Brenton Brown is a follow-up to Alex Wheatle’s famous debut Brixton Rock, which was set in the early 1980s. We catch up with the characters of that book about 25 years later in contemporary Britain, and those who read the first book will enjoy seeing how things turned out, especially with the title character Brenton, who fell in love with his half-sister Juliet. Things get a lot messier in this book, despite their best efforts to avoid it, as the child they had together is now grown-up and wants to know who her real father is (they never told her), and Juliet’s husband begins to suspect, and meanwhile Juliet is running for government and can’t have any scandal coming out in public. There’s a lot of tension, and I wouldn’t say you need to have read Brixton Rock to enjoy this story. The passages with old friends like Biscuit and Coffin Head won’t mean as much to new readers, but that’s a small point.

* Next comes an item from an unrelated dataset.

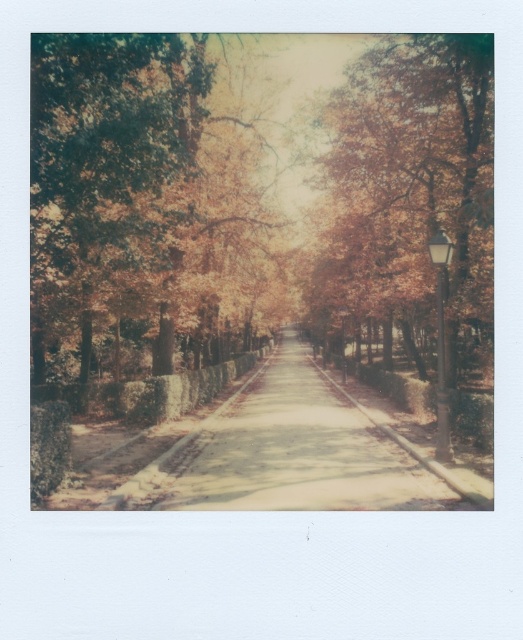 From the picture: You are standing at the point marked by the coordinates point (138, 196) in the image. What object is located exactly at that point?

The green textured tree at left is located exactly at point (138, 196). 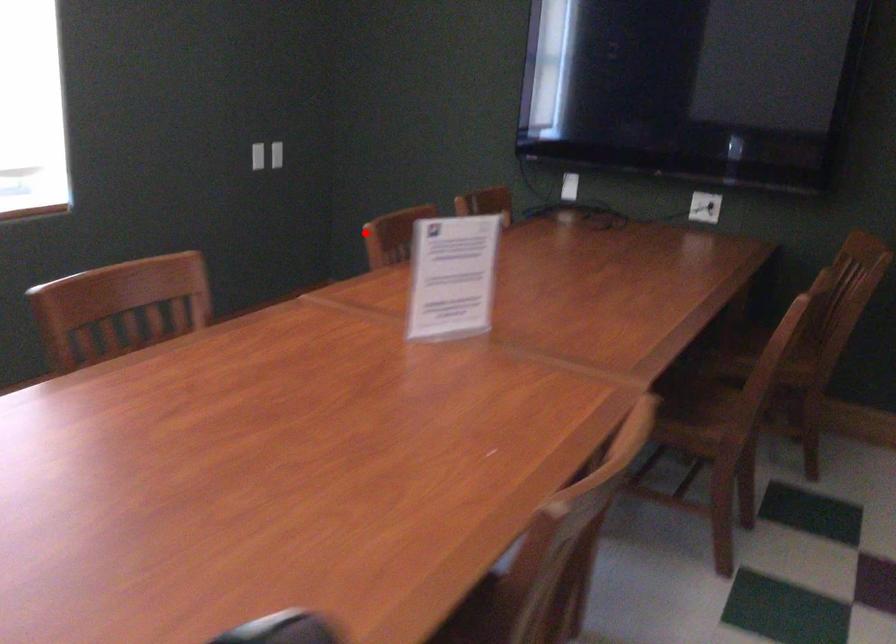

Coming back to the same characters at different points in history is something Alex Wheatle has done before, with characters from East of Acre Lane appearing both in an earlier time (in the book Island Songs) and a later one (The Dirty South). It’s a strategy that works well as it allows the reader not only to follow familiar characters but also to see what’s changed more broadly in Brixton and indeed Britain. In this book many of the features of the older Brixton have been replaced with swanky bars and cool cafes, but still beneath the surface a lot of the problems remain – young people with nowhere to turn, a government that doesn’t care, an undercurrent of violence and tension. As Brenton’s daughter Breanna puts it, talking to wannabe gangster Sean, “The only thing you have to offer is to show your crew how bad you are. Show them how street you are. Show them how much of a fucking soldier you are. That’s all you live for, innit?” Later Brenton himself comes into contact with Sean and sees that for him, it’s easier to pretend to be “bad” than to do the right thing, with all the obstacles to overcome.
The main focus of the story, though, is on Brenton and Juliet and their forbidden love for each other. Wheatle takes us inside the head of each character so that we know exactly what they’re feeling and thinking. It seems inevitable, then, that Brenton and Juliet will end up giving in to their passions (especially as the back cover tells us they will), but it takes a long time, and the tension builds up very effectively. There’s also some back story on Brenton’s time in children’s homes, and a good exploration of the question of how long someone can be ruled by a childhood tragedy. Several of the characters tell him to grow up and move on, get over it and stop using it as an excuse for his emotional failures, etc., but it’s clear that it’s not that simple, that his childhood has a great effect on him as a forty-something man. Brenton tries to get away from his past, both his painful childhood memories and his doomed love for Juliet, but even moving to Florida doesn’t really enable him to “start a new life” – he’s still ruled by the old.
I’ve read all of Wheatle’s books and this one didn’t disappoint. I’d still say East of Acre Lane is my favourite, mostly because of the fantastic dialogue (in this book, in fact, the dialogue sparked to life most for me in the banter between Brenton and his friends remembering the old days of the 1980s). But this one is also a good story well told, and I’d definitely recommend it.
This is a new book and the only other review I can find right now on the book blogs is at a book between friends. Let me know if you’ve written one or read one, and I’ll link to it as well.